In a decision that largely tracks the preemption rulings already reached (and currently on appeal) in the Sprint Fidelis MDL, see In re Medtronic Sprint Fidelis Leads Products Liability Litigation, 592 F. Supp.2d 1147 (D. Minn. 2009), the court in the Minnesota State Court parallel proceedings has likewise dismissed all of the claims before it on preemption grounds. Here’s the slip opinion.
- Apparently the Minnesota Supreme Court has an appeal currently pending that presents the question whether to adopt the Twombly/Iqbal pleading standard. Slip op. at 16-17 n.9 (discussing Barr v. Capella University, No. A08-1367).

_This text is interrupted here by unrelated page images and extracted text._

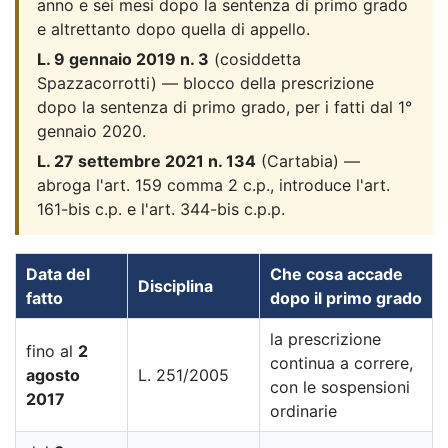
anno e sei mesi dopo la sentenza di primo grado
e altrettanto dopo quella di appello.
L. 9 gennaio 2019 n. 3
(cosiddetta
Spazzacorrotti) — blocco della prescrizione
dopo la sentenza di primo grado, per i fatti dal 1°
gennaio 2020.
L. 27 settembre 2021 n. 134
(Cartabia) —
abroga l'art. 159 comma 2 c.p., introduce l'art.
161-bis c.p. e l'art. 344-bis c.p.p.
Data del
Che cosa accade
Disciplina
fatto
dopo il primo grado
la prescrizione
fino al
2
continua a correre,
agosto
L. 251/2005
con le sospensioni
2017
ordinarie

- Claims involving PMA supplements are preempted to the extent as claims involving an original device PMA. Slip op. at 20 n.11.
- A product recall does not invalidate either a device’s pre-market approval or that approval’s preemptive effect. Slip op. at 21-22.

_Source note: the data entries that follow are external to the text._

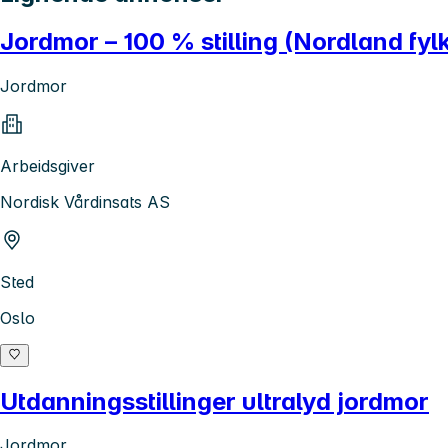
Jordmor – 100 % stilling (Nordland fyl
Jordmor
Arbeidsgiver
Nordisk Vårdinsats AS
Sted
Oslo
Utdanningsstillinger ultralyd jordmor
Jordmor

- The changes being effected provisions for devices don’t preclude express preemption, because for state law to mandate what is a voluntary process under state law would be “different from or in addition to” federal warning requirements. Slip op. at 26.
- Express warranty claims predicated on the safety or effectiveness of a PMA device are preempted. Slip op. at 30-31.

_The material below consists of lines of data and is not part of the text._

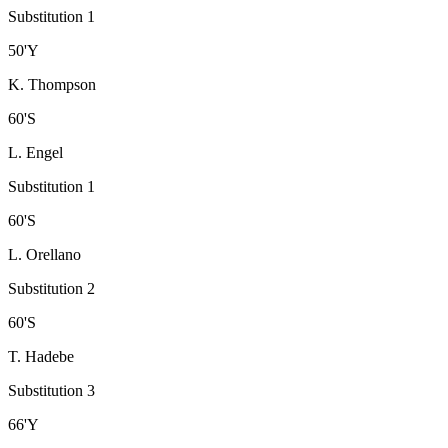
Substitution 1
50
'
Y
K. Thompson
60
'
S
L. Engel
Substitution 1
60
'
S
L. Orellano
Substitution 2
60
'
S
T. Hadebe
Substitution 3
66
'
Y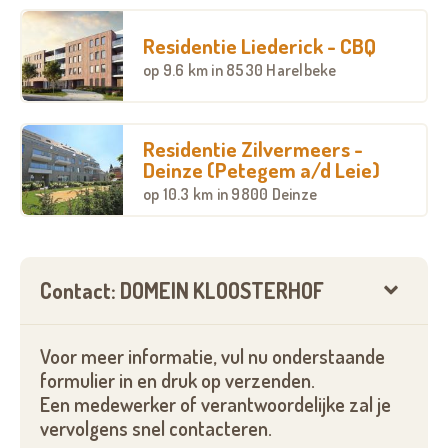
Residentie Liederick - CBQ
op
9.6 km
in 8530 Harelbeke
Residentie Zilvermeers -
Deinze (Petegem a/d Leie)
op
10.3 km
in 9800 Deinze
Contact: DOMEIN KLOOSTERHOF
Voor meer informatie, vul nu onderstaande
formulier in en druk op verzenden.
Een medewerker of verantwoordelijke zal je
vervolgens snel contacteren.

- Fraud, misrepresentation, and consumer fraud claims would “retroactively question the soundness” of the FDA’s approval, and are therefore preempted. Slip op. at 31-32.
- “Derivative” claims for loss of consortium, medical monitoring, unjust enrichment, and Medicare Secondary Payer are preempted. Slip op. at 32-33.
- Plaintiffs haven’t alleged any unpreempted “parallel” claims because: (1) they are disguised private attempts to enforce the FDCA, which are impliedly preempted under Buckman; (2) there is no parallel state law claim for failure to follow the conditions of an FDA PMA; (3) there is no federal requirement to submit a CBE (it’s strictly voluntary); (4) claims challenging the sufficiency of a defendant’s submissions to the FDA are disguised fraud-on-the-FDA claims; (5) plaintiffs’ design claims would impose rigid specificity that FDA regulations do not; (6) nothing in the FDA’s regulations requires withdrawal of a device because an allegedly “safer” model was later approved; (7) there is no obligation to submit a PMA supplement immediately after learning of problems with an existing device; (8) certain alleged violations were not causally connected to any plaintiff’s injuries; (9) adulteration claims are disguised private attempts to enforce the FDCA; negligence per se claims are disguised private attempts to enforce the FDCA; (10) a statute that does not authorize a private cause of action cannot be the basis of a negligence per se claim under state law; and (11) the regulations subject to plaintiff’s negligence per se claims are only administrative requirements and do not prescribe standards of care owed to any individual. Slip op. at 33-42.